It’s the time of year when many people are tired of the glare from their windows and are thinking about adding more shade to their yards. The beautiful combination of cactus, succulents and desert-adapted flowering shrubs are unique to our communities, but trees give height and width to a landscape. In the desert summer, trees also help to cool a home’s windows and walls and keep its air conditioner from overworking. We asked AMWUA cities’ conservation professionals about a few of their favorite water-efficient shade trees. These trees lose all or most of their leaves in the winter so they are best planted on the south and west sides of your home. That will give you maximum shade in the summer and allow light and warmth into your home and yard in the winter.
- Chinese Pistache (Pistacia chinensis) This large tree is always showing off. Its green canopy turns bright yellow and red in December and then drops its leaves. After this tree loses its leaves small greenish flowers emerge during the winter and new leaves start over in March. It provides deep shade in the summer but needs space. It can eventually reach 30-to-35 feet high with a 25-to-35 foot canopy. There is a similar hybrid called a Red Push Pistache.

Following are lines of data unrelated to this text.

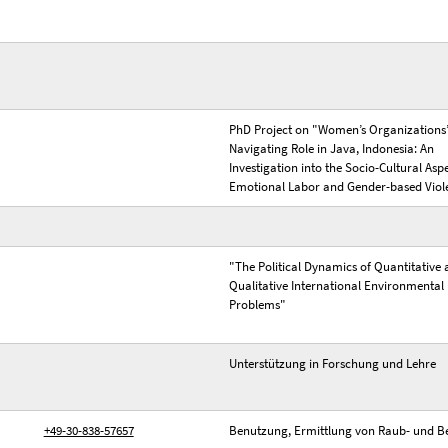
PhD Project on "Women’s Organizations
Navigating Role in Java, Indonesia: An
Investigation into the Socio-Cultural Aspe
Emotional Labor and Gender-based Viol
"The Political Dynamics of Quantitative
Qualitative International Environmental
Problems"
Unterstützung in Forschung und Lehre
+49-30-838-57657
Benutzung, Ermittlung von Raub- und B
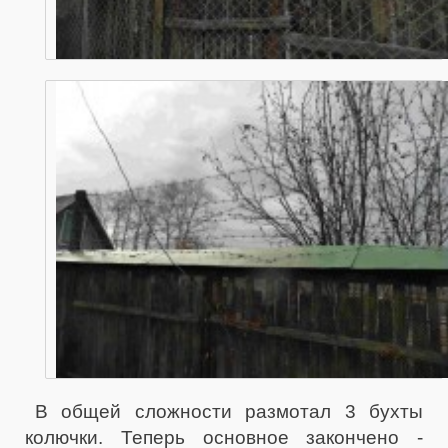
В общей сложности размотал 3 бухты
колючки. Теперь основное закончено -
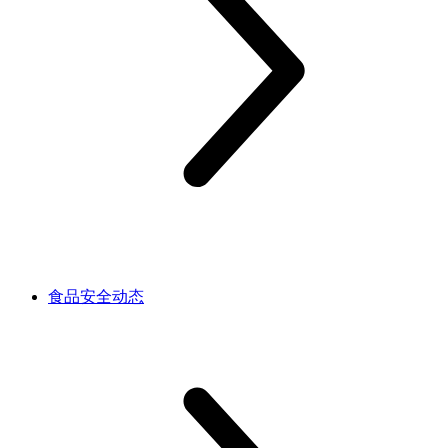
食品安全动态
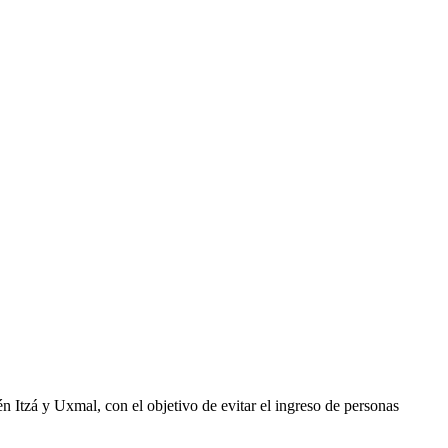
én Itzá y Uxmal, con el objetivo de evitar el ingreso de personas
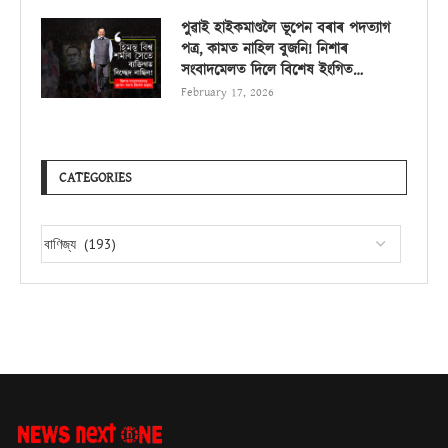
পুৱাই হাইকমাণ্ডলৈ ভূপেন বৰাৰ পদত্যাগ
পত্ৰ, কামত নাহিল বুজনি! নিশাৰ
সংবাদমেলত দিলে বিশেষ ইংগিত…
February 17, 2026
CATEGORIES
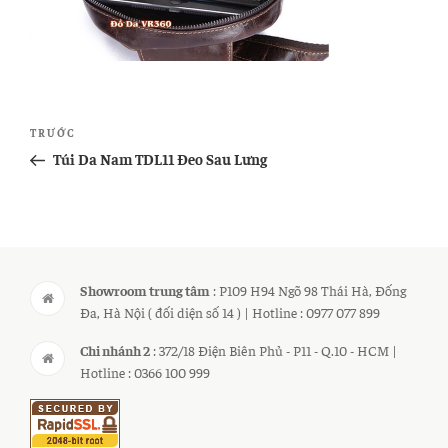
Điều
Bài
TRƯỚC
hướng
cũ
Túi Da Nam TDL11 Đeo Sau Lưng
bài
hơn
viết
Showroom trung tâm
: P109 H94 Ngõ 98 Thái Hà, Đống
Đa, Hà Nội ( đối diện số 14 ) | Hotline : 0977 077 899
Chi nhánh 2
: 372/18 Điện Biên Phủ - P11 - Q.10 - HCM |
Hotline : 0366 100 999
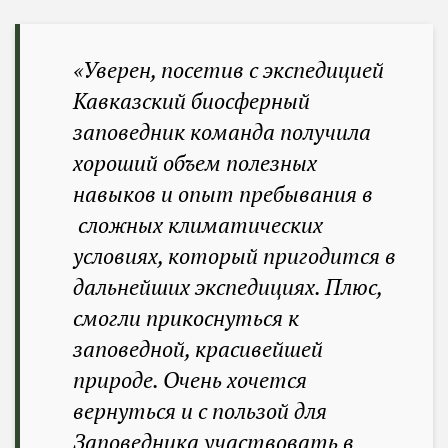
«Уверен, посетив с экспедицией
Кавказский биосферный
заповедник команда получила
хороший объем полезных
навыков и опыт пребывания в
сложных климатических
условиях, который пригодится в
дальнейших экспедициях. Плюс,
смогли прикоснуться к
заповедной, красивейшей
природе. Очень хочется
вернуться и с пользой для
Заповедника участвовать в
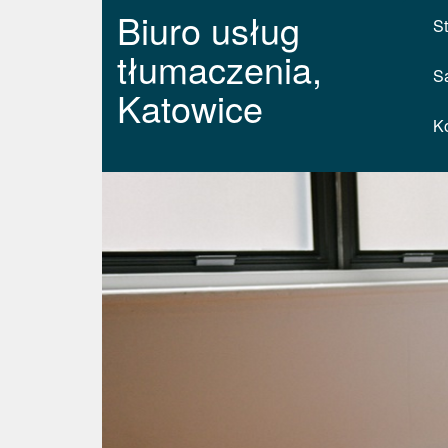
Biuro usług
St
tłumaczenia,
S
Katowice
K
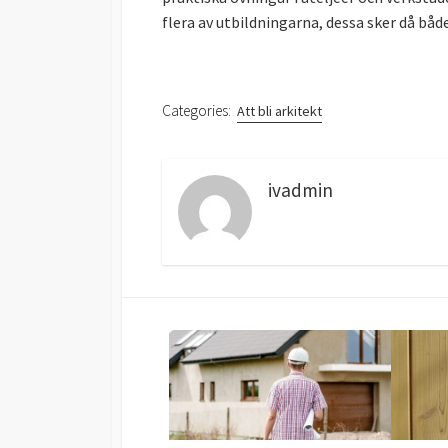
flera av utbildningarna, dessa sker då både 
Categories:
Att bli arkitekt
ivadmin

- Arizona or Velvet Mesquite (Prosopis velutina) Give this native tree plenty of room. The mesquite spreads its trunks and main branches in unpredictable and sculptural ways. It needs space to stretch. The tree sprouts white or yellow blooms around May then produces brown pods loved by all types of wildlife. It also offers shade in the summer and sheds most of its leaves for a few months in the winter.

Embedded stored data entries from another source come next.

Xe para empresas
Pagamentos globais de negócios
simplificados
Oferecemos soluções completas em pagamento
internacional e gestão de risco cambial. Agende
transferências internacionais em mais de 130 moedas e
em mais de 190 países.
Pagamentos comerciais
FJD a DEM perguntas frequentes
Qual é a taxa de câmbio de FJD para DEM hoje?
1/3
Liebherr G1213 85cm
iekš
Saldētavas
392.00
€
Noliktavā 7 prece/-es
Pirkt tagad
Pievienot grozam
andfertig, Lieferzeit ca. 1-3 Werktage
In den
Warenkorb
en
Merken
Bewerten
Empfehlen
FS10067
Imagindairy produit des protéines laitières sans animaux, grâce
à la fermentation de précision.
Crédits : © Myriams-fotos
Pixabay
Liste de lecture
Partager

- Desert Willow (Chilopsis linearis) This is a tree that’s only pretty in the summer, but its very pretty. Its showy trumpet flowers bloom from spring through fall in a variety of colors including white, pink and purple. It grows to 25 feet but only about 20 feet wide so it fits nicely into a small yard. This willow also grows pods and loses its leaves in the winter. There are a number of varieties available that produce and drop fewer pods.